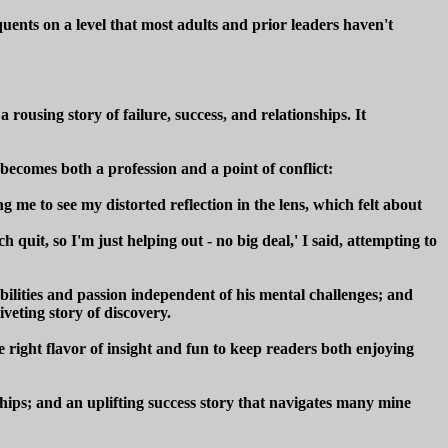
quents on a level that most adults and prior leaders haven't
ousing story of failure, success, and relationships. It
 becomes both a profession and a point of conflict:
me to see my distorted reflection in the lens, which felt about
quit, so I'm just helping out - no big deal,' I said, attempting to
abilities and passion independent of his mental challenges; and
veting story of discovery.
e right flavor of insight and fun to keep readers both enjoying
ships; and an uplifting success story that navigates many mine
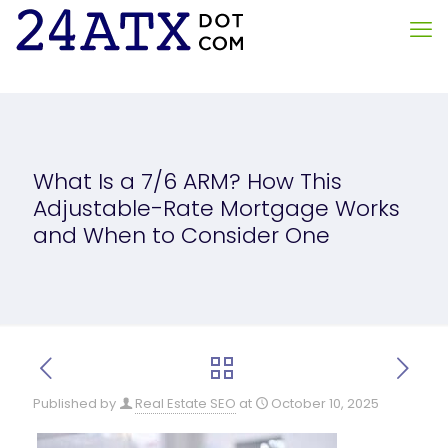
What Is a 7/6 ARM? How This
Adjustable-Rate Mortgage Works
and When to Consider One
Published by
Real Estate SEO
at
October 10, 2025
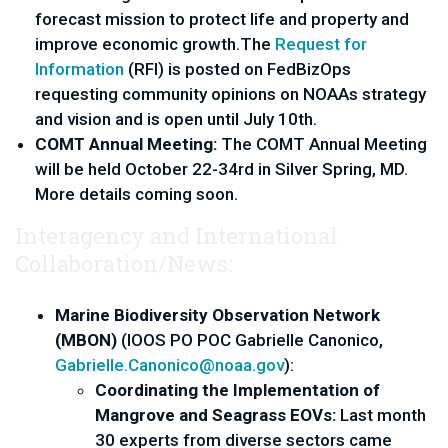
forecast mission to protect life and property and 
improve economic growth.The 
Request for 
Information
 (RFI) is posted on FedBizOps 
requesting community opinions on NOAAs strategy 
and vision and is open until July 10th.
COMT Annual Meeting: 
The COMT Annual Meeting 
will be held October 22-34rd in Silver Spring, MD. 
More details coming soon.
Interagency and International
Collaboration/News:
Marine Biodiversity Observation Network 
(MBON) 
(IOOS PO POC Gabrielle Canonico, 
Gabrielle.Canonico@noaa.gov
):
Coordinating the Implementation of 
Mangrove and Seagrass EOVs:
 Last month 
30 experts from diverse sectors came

Problem to solve :: Please make an exact copy of the records, leaving out any picture.

Written answer ::
quents on a level that most adults and prior leaders haven't
ousing story of failure, success, and relationships. It
 becomes both a profession and a point of conflict:
me to see my distorted reflection in the lens, which felt about
quit, so I'm just helping out - no big deal,' I said, attempting to
abilities and passion independent of his mental challenges; and
veting story of discovery.
e right flavor of insight and fun to keep readers both enjoying
ships; and an uplifting success story that navigates many mine
What Is a 7/6 ARM? How This
Adjustable-Rate Mortgage Works
and When to Consider One
Published by
Real Estate SEO
at
October 10, 2025
forecast mission to protect life and property and 
improve economic growth.The 
Request for 
Information
 (RFI) is posted on FedBizOps 
requesting community opinions on NOAAs strategy 
and vision and is open until July 10th.
COMT Annual Meeting: 
The COMT Annual Meeting 
will be held October 22-34rd in Silver Spring, MD. 
More details coming soon.
Interagency and International
Collaboration/News:
Marine Biodiversity Observation Network 
(MBON) 
(IOOS PO POC Gabrielle Canonico, 
Gabrielle.Canonico@noaa.gov
):
Coordinating the Implementation of 
Mangrove and Seagrass EOVs:
 Last month 
30 experts from diverse sectors came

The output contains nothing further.